Listed records:
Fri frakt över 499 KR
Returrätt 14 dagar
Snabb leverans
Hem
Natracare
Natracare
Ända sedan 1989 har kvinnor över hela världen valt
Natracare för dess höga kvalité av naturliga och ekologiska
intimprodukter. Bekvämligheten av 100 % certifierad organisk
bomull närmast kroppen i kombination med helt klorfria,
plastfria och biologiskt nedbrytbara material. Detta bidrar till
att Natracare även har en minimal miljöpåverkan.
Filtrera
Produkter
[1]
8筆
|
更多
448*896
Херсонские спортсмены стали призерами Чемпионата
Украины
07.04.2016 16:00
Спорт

* * *

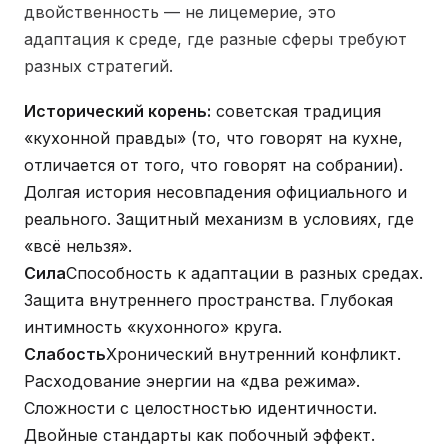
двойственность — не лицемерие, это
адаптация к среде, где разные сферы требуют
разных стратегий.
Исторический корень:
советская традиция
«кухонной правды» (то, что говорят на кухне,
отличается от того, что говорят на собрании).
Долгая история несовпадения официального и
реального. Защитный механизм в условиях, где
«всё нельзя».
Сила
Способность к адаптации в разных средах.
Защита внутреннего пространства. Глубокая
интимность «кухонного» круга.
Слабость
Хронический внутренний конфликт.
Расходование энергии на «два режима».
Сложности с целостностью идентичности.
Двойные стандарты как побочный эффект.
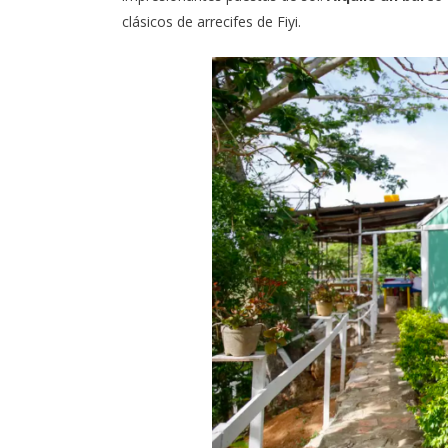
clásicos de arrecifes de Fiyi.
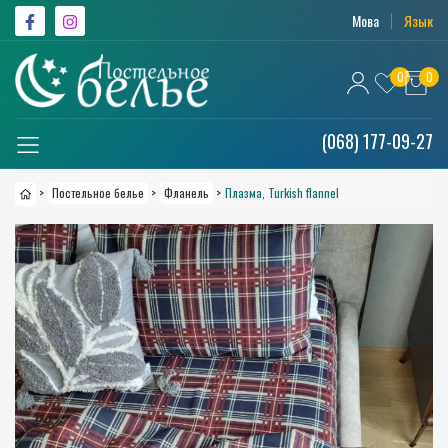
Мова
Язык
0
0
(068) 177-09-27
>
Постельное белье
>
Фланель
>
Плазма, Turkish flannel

Exercise details: From the records above, write out exactly the lines that begin at the line with "адаптация к среде, где разные сферы требуют" and end at the line with "Плазма, Turkish flannel". Pictures must not appear in the output.

Answer section:
адаптация к среде, где разные сферы требуют
разных стратегий.
Исторический корень:
советская традиция
«кухонной правды» (то, что говорят на кухне,
отличается от того, что говорят на собрании).
Долгая история несовпадения официального и
реального. Защитный механизм в условиях, где
«всё нельзя».
Сила
Способность к адаптации в разных средах.
Защита внутреннего пространства. Глубокая
интимность «кухонного» круга.
Слабость
Хронический внутренний конфликт.
Расходование энергии на «два режима».
Сложности с целостностью идентичности.
Двойные стандарты как побочный эффект.
clásicos de arrecifes de Fiyi.
Мова
Язык
0
0
(068) 177-09-27
>
Постельное белье
>
Фланель
>
Плазма, Turkish flannel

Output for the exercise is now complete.